Era un bebedor empedernido
y de largo kilometraje por lo que se le hacía extraño que una ronda de birras
ordinaria hubiera sido capaz de dejarlo fuera de combate. Todo era tan raro, y
esas condenadas paredes rojas seguían chillando en sus pupilas fotofóbicas.
Recordaba haber hecho lo mismo de siempre: hablar con sus amigos de la barra
sobre las novedades del trabajo y el partido del día anterior con sus
respectivos debates de altura sobre el desempeño de cualquier jugador o sus predicciones
para el campeonato; contar chistes soeces y piropear aun peor a cuanta mujer
pasara en el rango de su detector de cazador promiscuo y el vallenato de fondo
que le recordaba los bailes de su juventud cuando la vida parecía sonreírle más
amablemente y sus responsabilidades se veían más lejanas de sus actuales
cuarentas. Trataba de centrar la vista en el techo, aunque su mirada permanecía
tan nublada que no podía distinguir si esa figura acostada con los brazos y
piernas extendidos era un reflejo de sí mismo en un gran panel de espejos.

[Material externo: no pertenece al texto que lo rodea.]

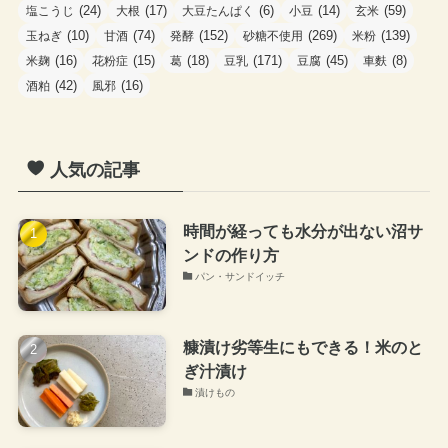
(24)
(17)
(6)
(14)
(59)
塩こうじ
大根
大豆たんぱく
小豆
玄米
(10)
(74)
(152)
(269)
(139)
玉ねぎ
甘酒
発酵
砂糖不使用
米粉
(16)
(15)
(18)
(171)
(45)
(8)
米麹
花粉症
葛
豆乳
豆腐
車麩
(42)
(16)
酒粕
風邪
人気の記事
時間が経っても水分が出ない沼サ
ンドの作り方
パン・サンドイッチ
糠漬け劣等生にもできる！米のと
ぎ汁漬け
漬けもの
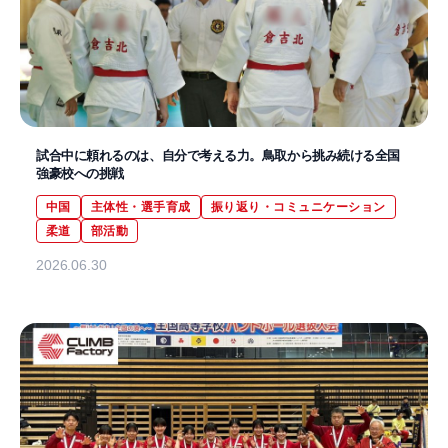
試合中に頼れるのは、自分で考える力。鳥取から挑み続ける全国
強豪校への挑戦
中国
主体性・選手育成
振り返り・コミュニケーション
柔道
部活動
2026.06.30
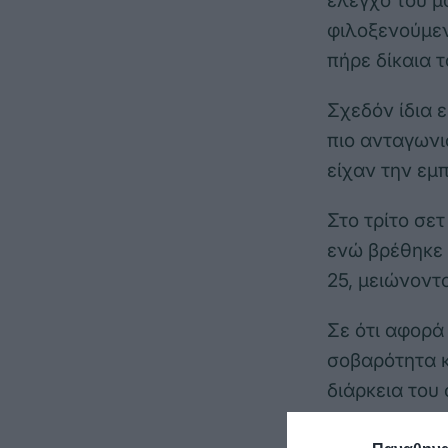
έλεγχο του μ
φιλοξενούμεν
πήρε δίκαια τ
Σχεδόν ίδια 
πιο ανταγωνι
είχαν την εμπ
Στο τρίτο σε
ενώ βρέθηκε 
25, μειώνοντα
Σε ότι αφορά
σοβαρότητα κ
διάρκεια του 
Διακύμανση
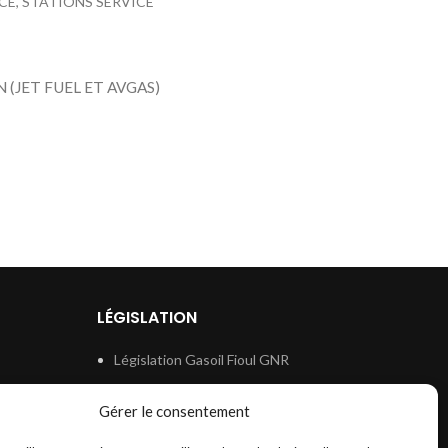
NCE, STATIONS SERVICE
(JET FUEL ET AVGAS)
LÉGISLATION
Législation Gasoil Fioul GNR
e
Législation Essence
Gérer le consentement
ion
Législation Adblue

Ahora podía recordar aquella pareja que había
conocido durante su borrachera. Bien vestidos, con aires sifrinos, definitivamente
no encajaban nada con el perfil común de aquella taguara. Él se le antojaba
como un pretencioso amanerado que inmediatamente le cayó como la patada; con
sus modales excesivamente refinados para alguien del siglo XXI y su vocabulario
rebuscado, como si todo él destilara un aire a superioridad imposible de no
querer golpear. En cambio ella, era un bombón de esos que sólo podía ver en los
calendarios. Una chica fuera de liga. Ambos se le habían acercado como quien no
quiere la cosa, con frases simples para romper el hielo, y sin saber cómo,
terminaron pronto entablando conversación. Insistieron en invitarle la ronda de
bebidas, whisky 18 años de una marca tan específica que el propio cantinero se
sorprendió de escuchar pues ni recordaba tenerla en sus reservas.
Definitivamente esta gente era adinerada.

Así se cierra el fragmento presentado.